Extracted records
<<<<
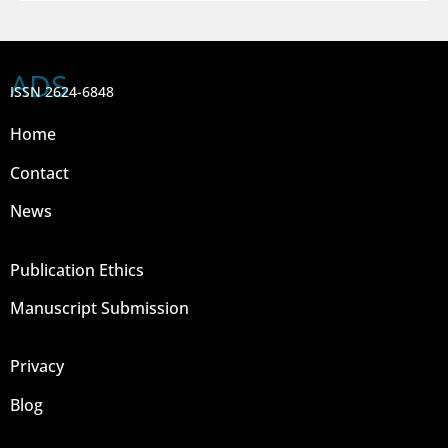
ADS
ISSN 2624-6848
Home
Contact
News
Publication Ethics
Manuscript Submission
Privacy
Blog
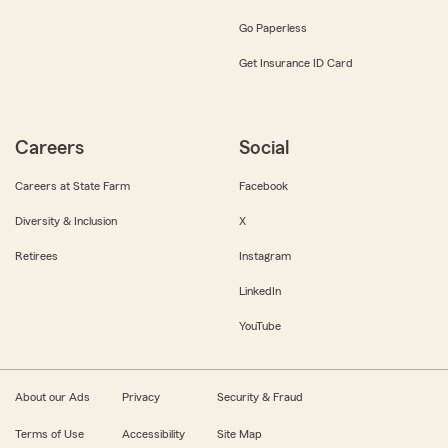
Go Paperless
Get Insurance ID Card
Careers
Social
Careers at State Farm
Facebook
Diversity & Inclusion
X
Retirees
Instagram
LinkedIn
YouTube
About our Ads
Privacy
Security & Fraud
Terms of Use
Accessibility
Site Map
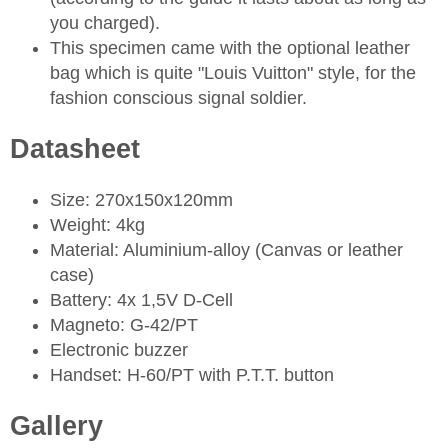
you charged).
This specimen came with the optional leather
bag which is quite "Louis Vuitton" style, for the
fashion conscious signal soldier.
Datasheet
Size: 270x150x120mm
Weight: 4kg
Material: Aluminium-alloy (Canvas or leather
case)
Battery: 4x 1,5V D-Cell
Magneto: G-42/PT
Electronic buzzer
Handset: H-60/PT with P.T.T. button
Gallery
>>>>
<<<<
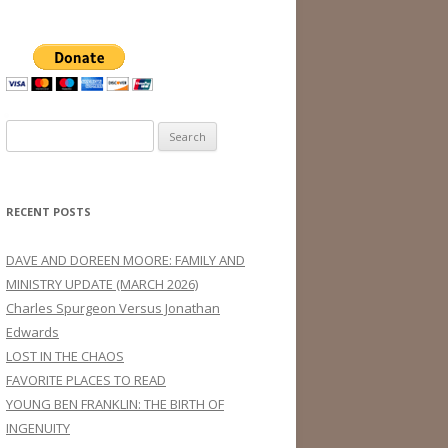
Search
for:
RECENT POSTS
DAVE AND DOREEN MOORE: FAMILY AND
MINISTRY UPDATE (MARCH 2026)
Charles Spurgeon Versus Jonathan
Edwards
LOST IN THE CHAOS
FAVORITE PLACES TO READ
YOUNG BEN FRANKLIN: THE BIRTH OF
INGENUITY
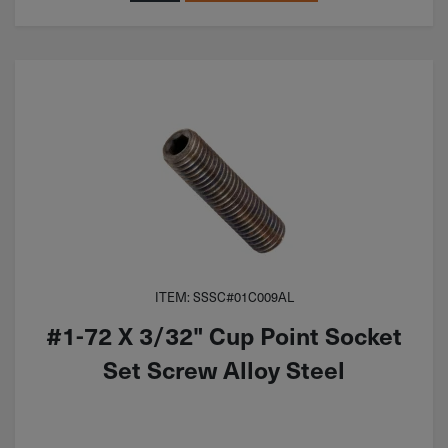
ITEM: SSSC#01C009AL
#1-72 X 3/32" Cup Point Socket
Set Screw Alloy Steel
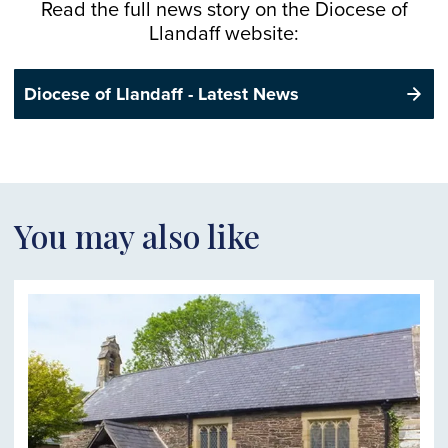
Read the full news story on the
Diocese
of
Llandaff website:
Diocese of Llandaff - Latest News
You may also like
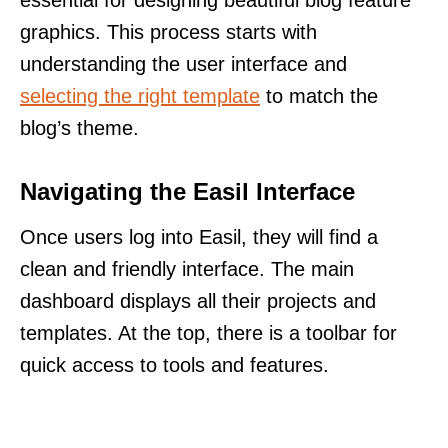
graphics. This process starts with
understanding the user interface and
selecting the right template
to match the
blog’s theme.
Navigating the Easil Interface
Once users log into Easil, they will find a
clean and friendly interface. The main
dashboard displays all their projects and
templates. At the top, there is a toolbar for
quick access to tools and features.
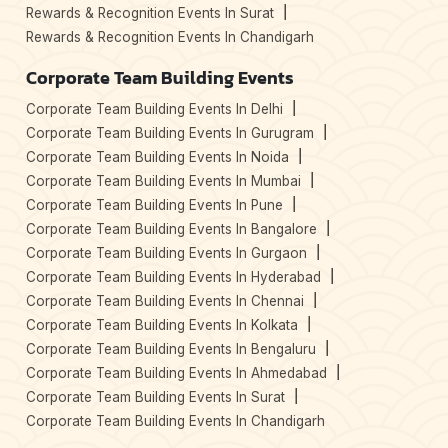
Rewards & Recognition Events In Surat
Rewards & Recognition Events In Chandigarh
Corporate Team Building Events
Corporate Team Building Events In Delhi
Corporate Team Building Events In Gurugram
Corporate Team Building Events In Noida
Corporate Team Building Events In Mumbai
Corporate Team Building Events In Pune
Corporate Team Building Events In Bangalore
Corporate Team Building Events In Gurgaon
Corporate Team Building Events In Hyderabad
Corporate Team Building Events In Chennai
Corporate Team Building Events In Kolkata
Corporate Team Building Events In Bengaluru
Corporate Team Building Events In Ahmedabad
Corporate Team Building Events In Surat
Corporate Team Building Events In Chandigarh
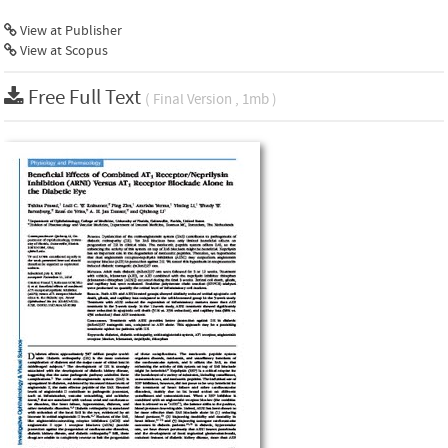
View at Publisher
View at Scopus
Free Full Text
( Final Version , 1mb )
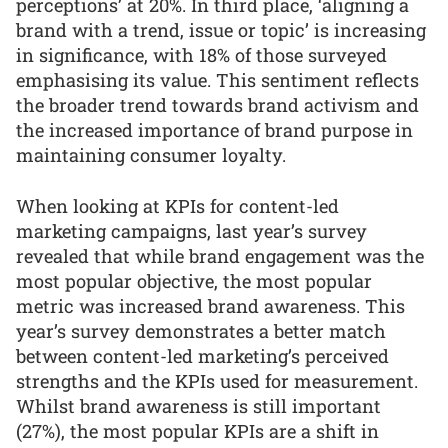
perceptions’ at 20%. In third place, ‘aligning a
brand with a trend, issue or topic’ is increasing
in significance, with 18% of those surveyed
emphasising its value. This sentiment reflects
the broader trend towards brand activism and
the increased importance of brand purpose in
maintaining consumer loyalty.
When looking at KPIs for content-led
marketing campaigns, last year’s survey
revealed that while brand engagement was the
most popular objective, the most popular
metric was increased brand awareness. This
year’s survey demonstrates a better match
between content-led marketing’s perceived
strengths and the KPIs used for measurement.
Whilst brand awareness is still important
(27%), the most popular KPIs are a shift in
>>>>
Please filter the data down to the lines containing the word "awareness".

metric was increased brand awareness. This
Whilst brand awareness is still important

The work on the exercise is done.